“I spoke to Peter Dutton and said, ‘We need to be out there selling you, and our colleagues need to be selling you’,” Jason Wood told ABC RN this morning, by way of explaining the Liberals’ truly ruinous loss in the Aston byelection. It is the first time a government has prised a seat away from the opposition in a byelection this side of 1920.
A little later, host Patricia Karvelas put that notion to former prime minister Malcolm Turnbull, for whom the conversation presumably represented a chance to take a breath after roughly 36 straight hours of laughter at how things were turning out for the man whose failed putsch in 2018 cost him the top job.
Turnbull replied that, of course, Dutton was plastered all over Melbourne’s eastern suburbs. Just not on Liberal posters. If Woods wanted to take on the job of “defining” Dutton for the public, Turnbull said, he could “knock himself out” — an interesting choice of words, given he seemed to be implying his would be the act of someone suffering from head trauma.
So what options do the Liberals have? Crikey looks back on the attempts to “define” Dutton for the voting public.
2001-18: hard man
Dutton was elected, appropriately enough, in the 2001 election, when John Howard exploited national anxieties around refugees and Islamic terrorism to a victory that had appeared highly unlikely.

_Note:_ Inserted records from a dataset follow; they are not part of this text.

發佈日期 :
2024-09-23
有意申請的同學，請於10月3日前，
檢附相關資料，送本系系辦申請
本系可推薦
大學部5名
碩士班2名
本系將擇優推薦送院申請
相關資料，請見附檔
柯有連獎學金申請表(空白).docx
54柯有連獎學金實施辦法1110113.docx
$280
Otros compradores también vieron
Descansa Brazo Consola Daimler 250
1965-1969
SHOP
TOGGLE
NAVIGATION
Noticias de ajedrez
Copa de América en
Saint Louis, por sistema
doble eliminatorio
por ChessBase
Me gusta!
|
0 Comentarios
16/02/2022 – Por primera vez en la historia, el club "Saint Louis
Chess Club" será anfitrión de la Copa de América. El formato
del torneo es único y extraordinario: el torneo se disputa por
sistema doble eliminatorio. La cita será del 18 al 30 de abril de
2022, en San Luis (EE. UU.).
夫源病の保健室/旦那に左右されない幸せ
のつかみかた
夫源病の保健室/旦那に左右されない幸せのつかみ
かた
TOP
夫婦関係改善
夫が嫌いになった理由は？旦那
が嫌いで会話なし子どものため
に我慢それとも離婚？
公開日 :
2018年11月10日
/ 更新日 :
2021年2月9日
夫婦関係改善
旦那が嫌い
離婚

Dutton soon became renowned and reviled. He was talked about as a potential “messiah” as early as 2009, by which stage he’d already earned the distinction of being the only opposition frontbencher to defy bipartisanship around the apology to the Stolen Generations, choosing to walk out of Parliament.

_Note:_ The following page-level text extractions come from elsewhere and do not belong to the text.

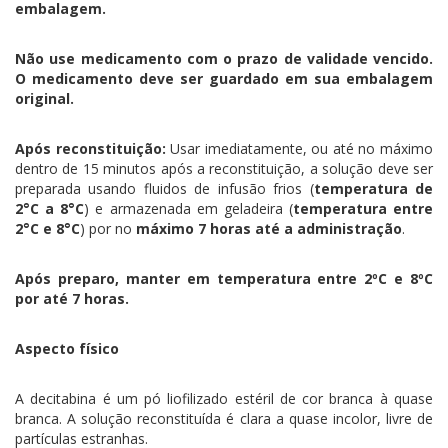
embalagem.
Não use medicamento com o prazo de validade vencido.
O medicamento deve ser guardado em sua embalagem
original.
Após reconstituição:
Usar imediatamente, ou até no máximo
dentro de 15 minutos após a reconstituição, a solução deve ser
preparada usando fluidos de infusão frios (
temperatura de
2°C a 8°C
) e armazenada em geladeira (
temperatura entre
2°C e 8°C
) por no
máximo 7 horas até a administração
.
Após preparo, manter em temperatura entre 2ºC e 8ºC
por até 7 horas.
Aspecto físico
A decitabina é um pó liofilizado estéril de cor branca à quase
branca. A solução reconstituída é clara a quase incolor, livre de
partículas estranhas.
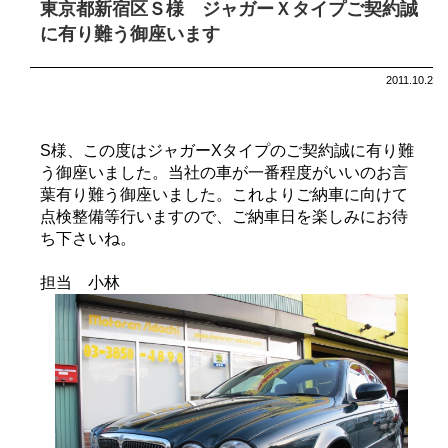
東京都新宿区Ｓ様 ジャガーＸタイプご契約誠
に有り難う御座います
2011.10.2
S様、この度はジャガーXタイプのご契約誠に有り難
う御座いました。当社の車が一番程度がいいのお言
葉有り難う御座いました。これよりご納車に向けて
点検整備等行いますので、ご納車日を楽しみにお待
ち下さいね。
担当 小林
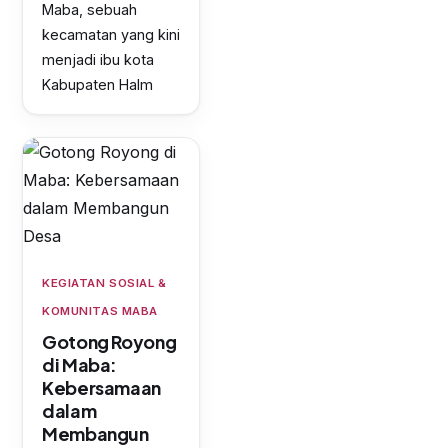
Maba, sebuah
kecamatan yang kini
menjadi ibu kota
Kabupaten Halm
KEGIATAN SOSIAL &
KOMUNITAS MABA
Gotong Royong
di Maba:
Kebersamaan
dalam
Membangun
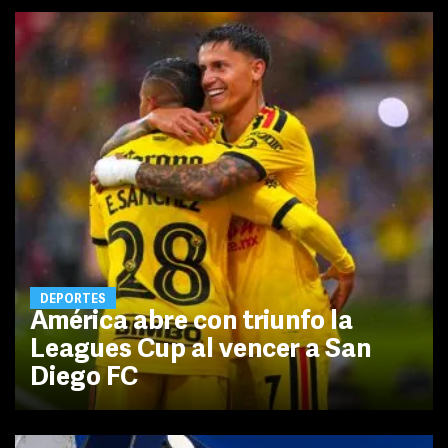
DEPORTES
América abre con triunfo la
Leagues Cup al vencer a San
Diego FC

Over the next decade, particularly after taking on the immigration portfolio in 2014, Dutton would be, as Guy Rundle would later put it, “offered to the public [as] the man who had enough of the bastard in him to do what many people wanted to be done, but couldn’t acknowledge what was involved in it being done”. Indeed, we have to be fairly summary in listing the ways he earned the public’s attention in those days, but for a few examples:
- In 2015, he was caught on camera joking about rising sea levels affecting Pacific Island nations, saying their leaders are generally not all that punctual as time is meaningless when you have “water lapping at your door”.
- In 2016, he sent a catastrophic “text to the person the text was about”, having to apologise after informing no less than the political editor of the Sunday Telegraph, Samantha Maiden, that he thought she was “a mad fucking witch”.

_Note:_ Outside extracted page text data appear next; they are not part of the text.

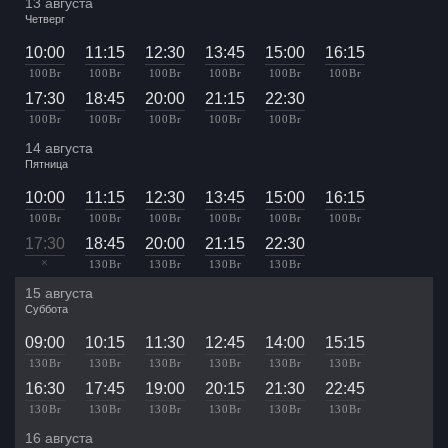
13 августа
Четверг
10:00
11:15
12:30
13:45
15:00
16:15
100 Br
100 Br
100 Br
100 Br
100 Br
100 Br
17:30
18:45
20:00
21:15
22:30
100 Br
100 Br
100 Br
100 Br
100 Br
14 августа
Пятница
10:00
11:15
12:30
13:45
15:00
16:15
100 Br
100 Br
100 Br
100 Br
100 Br
100 Br
17:30
18:45
20:00
21:15
22:30
×
130 Br
130 Br
130 Br
130 Br
15 августа
Суббота
09:00
10:15
11:30
12:45
14:00
15:15
130 Br
130 Br
130 Br
130 Br
130 Br
130 Br
16:30
17:45
19:00
20:15
21:30
22:45
130 Br
130 Br
130 Br
130 Br
130 Br
130 Br
16 августа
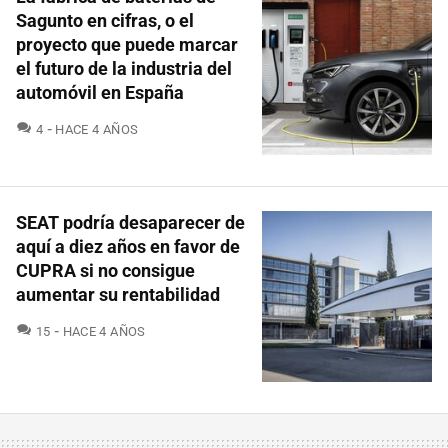
Sagunto en cifras, o el
proyecto que puede marcar
el futuro de la industria del
automóvil en España
COMENTARIOS
4
HACE 4 AÑOS
SEAT podría desaparecer de
aquí a diez años en favor de
CUPRA si no consigue
aumentar su rentabilidad
COMENTARIOS
15
HACE 4 AÑOS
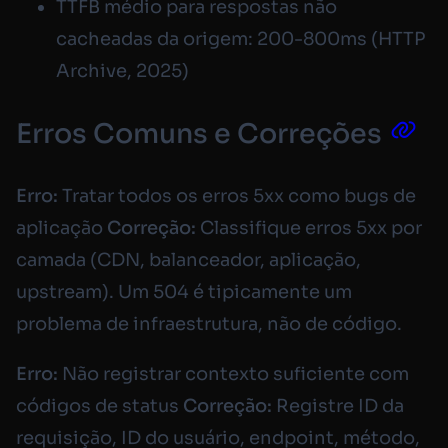
TTFB médio para respostas não
cacheadas da origem: 200-800ms (HTTP
Archive, 2025)
Erros Comuns e Correções
Erro:
Tratar todos os erros 5xx como bugs de
aplicação
Correção:
Classifique erros 5xx por
camada (CDN, balanceador, aplicação,
upstream). Um 504 é tipicamente um
problema de infraestrutura, não de código.
Erro:
Não registrar contexto suficiente com
códigos de status
Correção:
Registre ID da
requisição, ID do usuário, endpoint, método,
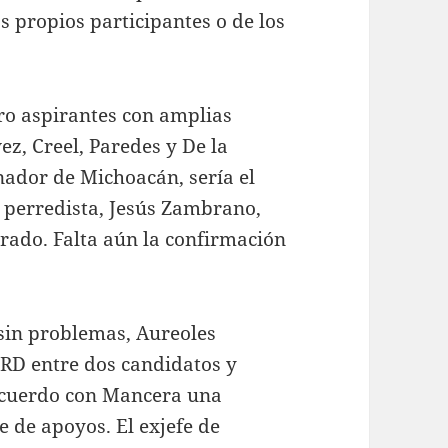
s propios participantes o de los
ro aspirantes con amplias
ez, Creel, Paredes y De la
nador de Michoacán, sería el
 perredista, Jesús Zambrano,
rado. Falta aún la confirmación
sin problemas, Aureoles
PRD entre dos candidatos y
 acuerdo con Mancera una
e de apoyos. El exjefe de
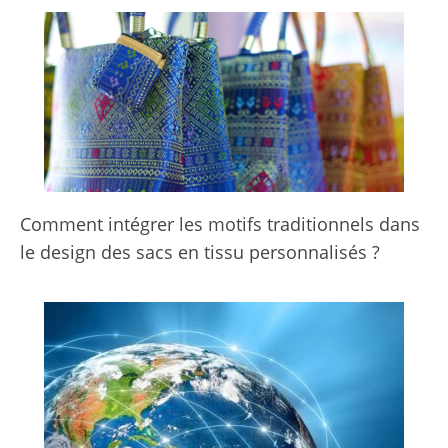
Comment intégrer les motifs traditionnels dans
le design des sacs en tissu personnalisés ?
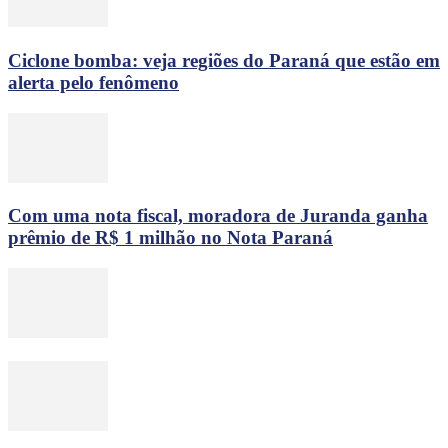
Ciclone bomba: veja regiões do Paraná que estão em
alerta pelo fenômeno
Com uma nota fiscal, moradora de Juranda ganha
prêmio de R$ 1 milhão no Nota Paraná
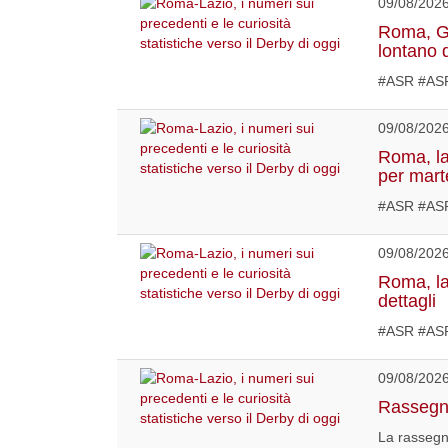
09/08/202
Roma, Ga
lontano 
#ASR #AS
09/08/202
Roma, la 
per mart
#ASR #ASR
09/08/202
Roma, la 
dettagli
#ASR #AS
09/08/202
Rassegna
La rassegn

- The same year he invoked a kind of “Schrodinger’s refugee”, completely dysfunctional in every basic skill but also better qualified for your job than you, saying: “They won’t be numerate or literate in their own language, let alone English … These people would be taking Australian jobs, there’s no question about that”.
2018: first public smile
Then Dutton decided he wanted to be prime minister, and the work of negating everything he’d worked for over the past 17 years began. Initiating his challenge to Malcolm Turnbull’s leadership, he fronted the press, dragging the corners of his mouth back towards his ears with all the strength he could muster, and promised to “smile” and “maybe show a different side” of himself.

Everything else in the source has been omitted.